* **Brief**:
The answer must be a single number: how many lines in the entries below contain the word "Harmonization".

(Document structure recognition data)
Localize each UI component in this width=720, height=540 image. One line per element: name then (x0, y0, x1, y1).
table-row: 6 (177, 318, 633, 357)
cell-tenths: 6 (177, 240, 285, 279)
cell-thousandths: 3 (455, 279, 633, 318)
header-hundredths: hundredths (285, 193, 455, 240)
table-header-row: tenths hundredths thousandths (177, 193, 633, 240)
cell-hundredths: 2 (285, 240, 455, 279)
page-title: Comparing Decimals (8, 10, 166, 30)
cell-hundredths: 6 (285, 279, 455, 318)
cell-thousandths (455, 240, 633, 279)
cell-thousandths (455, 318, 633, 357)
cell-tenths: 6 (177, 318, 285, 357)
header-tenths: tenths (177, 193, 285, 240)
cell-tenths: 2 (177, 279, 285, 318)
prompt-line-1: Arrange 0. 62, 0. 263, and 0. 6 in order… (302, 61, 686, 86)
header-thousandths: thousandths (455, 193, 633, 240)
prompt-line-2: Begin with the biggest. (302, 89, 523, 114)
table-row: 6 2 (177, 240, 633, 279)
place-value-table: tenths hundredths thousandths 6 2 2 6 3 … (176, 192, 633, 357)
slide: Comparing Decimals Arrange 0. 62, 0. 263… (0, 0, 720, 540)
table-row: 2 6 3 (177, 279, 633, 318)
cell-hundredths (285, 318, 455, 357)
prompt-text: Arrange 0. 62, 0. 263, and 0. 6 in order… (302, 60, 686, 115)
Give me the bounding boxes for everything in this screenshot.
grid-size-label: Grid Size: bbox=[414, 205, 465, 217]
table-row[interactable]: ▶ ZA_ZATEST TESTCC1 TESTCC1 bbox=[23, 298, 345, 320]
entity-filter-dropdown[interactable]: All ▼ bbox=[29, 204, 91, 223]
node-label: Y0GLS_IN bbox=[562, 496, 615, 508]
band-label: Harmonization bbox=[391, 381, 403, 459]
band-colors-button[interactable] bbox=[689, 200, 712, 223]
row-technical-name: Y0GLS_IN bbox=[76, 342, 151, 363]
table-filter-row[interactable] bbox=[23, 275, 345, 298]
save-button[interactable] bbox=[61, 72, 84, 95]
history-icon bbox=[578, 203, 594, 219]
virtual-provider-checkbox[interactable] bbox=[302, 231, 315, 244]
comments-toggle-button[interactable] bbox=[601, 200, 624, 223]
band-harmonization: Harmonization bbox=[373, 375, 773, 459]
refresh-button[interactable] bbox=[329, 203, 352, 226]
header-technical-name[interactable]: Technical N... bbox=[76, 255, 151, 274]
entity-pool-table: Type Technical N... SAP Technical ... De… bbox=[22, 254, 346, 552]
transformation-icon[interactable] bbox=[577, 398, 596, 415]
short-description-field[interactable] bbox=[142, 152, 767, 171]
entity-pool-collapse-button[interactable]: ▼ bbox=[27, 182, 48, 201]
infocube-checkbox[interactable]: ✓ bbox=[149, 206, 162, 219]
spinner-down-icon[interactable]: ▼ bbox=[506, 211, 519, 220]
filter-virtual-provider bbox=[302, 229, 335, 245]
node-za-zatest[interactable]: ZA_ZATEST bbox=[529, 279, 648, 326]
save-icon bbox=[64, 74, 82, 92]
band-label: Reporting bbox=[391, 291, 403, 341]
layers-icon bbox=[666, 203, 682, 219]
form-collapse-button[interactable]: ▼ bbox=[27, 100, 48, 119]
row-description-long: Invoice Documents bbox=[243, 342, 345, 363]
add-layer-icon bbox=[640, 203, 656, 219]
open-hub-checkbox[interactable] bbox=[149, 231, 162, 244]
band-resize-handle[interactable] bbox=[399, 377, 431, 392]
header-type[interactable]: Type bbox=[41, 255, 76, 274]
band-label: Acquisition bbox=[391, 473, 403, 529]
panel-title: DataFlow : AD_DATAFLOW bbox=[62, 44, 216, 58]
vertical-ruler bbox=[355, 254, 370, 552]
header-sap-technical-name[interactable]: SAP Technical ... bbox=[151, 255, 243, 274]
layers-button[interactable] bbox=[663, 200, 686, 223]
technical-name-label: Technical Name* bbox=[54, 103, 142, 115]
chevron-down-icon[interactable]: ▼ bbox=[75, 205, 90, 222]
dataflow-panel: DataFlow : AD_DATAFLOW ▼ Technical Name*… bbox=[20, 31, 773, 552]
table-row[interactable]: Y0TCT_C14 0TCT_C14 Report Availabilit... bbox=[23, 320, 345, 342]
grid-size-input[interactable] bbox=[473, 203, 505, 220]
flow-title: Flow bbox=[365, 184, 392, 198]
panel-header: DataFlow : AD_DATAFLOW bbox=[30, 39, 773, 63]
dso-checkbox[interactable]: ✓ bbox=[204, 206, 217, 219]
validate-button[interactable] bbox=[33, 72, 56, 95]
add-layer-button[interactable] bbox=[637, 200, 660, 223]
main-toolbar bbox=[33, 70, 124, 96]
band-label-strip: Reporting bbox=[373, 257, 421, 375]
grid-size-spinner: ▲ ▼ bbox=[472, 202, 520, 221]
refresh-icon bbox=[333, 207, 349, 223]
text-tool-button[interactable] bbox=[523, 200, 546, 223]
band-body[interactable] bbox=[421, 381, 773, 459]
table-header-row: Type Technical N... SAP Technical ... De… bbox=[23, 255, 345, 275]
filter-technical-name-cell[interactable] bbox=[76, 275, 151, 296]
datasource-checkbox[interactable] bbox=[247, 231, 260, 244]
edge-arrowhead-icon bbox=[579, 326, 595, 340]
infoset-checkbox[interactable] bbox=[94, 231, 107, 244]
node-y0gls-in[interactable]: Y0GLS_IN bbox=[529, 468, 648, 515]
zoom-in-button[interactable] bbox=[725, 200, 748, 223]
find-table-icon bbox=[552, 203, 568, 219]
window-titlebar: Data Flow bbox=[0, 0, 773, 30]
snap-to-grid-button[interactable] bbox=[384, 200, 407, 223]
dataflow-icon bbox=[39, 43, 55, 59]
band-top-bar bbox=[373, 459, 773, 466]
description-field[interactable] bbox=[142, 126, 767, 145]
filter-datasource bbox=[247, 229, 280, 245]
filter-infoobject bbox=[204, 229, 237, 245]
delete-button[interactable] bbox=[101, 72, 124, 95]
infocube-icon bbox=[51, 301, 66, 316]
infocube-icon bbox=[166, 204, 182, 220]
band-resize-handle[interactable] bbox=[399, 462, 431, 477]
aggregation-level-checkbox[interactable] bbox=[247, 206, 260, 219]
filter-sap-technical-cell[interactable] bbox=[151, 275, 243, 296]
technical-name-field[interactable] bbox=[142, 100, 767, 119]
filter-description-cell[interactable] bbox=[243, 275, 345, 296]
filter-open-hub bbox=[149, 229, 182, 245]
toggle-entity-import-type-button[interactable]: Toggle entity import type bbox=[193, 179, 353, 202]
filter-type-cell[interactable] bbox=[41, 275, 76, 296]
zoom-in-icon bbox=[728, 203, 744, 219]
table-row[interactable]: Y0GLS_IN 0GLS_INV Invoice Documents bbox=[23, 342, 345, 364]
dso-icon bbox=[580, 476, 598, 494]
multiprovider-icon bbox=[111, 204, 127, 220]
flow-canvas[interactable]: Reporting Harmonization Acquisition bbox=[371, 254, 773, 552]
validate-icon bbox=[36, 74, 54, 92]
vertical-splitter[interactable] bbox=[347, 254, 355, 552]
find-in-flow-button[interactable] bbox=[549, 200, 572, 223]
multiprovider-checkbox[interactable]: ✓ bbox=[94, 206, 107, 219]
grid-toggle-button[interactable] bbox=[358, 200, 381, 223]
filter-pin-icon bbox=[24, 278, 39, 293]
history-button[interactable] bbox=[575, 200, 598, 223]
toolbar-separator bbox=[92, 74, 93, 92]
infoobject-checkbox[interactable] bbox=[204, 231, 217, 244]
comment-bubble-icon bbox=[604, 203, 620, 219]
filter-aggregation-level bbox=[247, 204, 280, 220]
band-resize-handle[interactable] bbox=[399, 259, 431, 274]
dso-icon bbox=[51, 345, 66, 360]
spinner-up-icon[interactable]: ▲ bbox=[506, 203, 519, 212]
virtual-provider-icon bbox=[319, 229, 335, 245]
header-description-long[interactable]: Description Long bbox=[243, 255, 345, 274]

* **Solved problem**:
3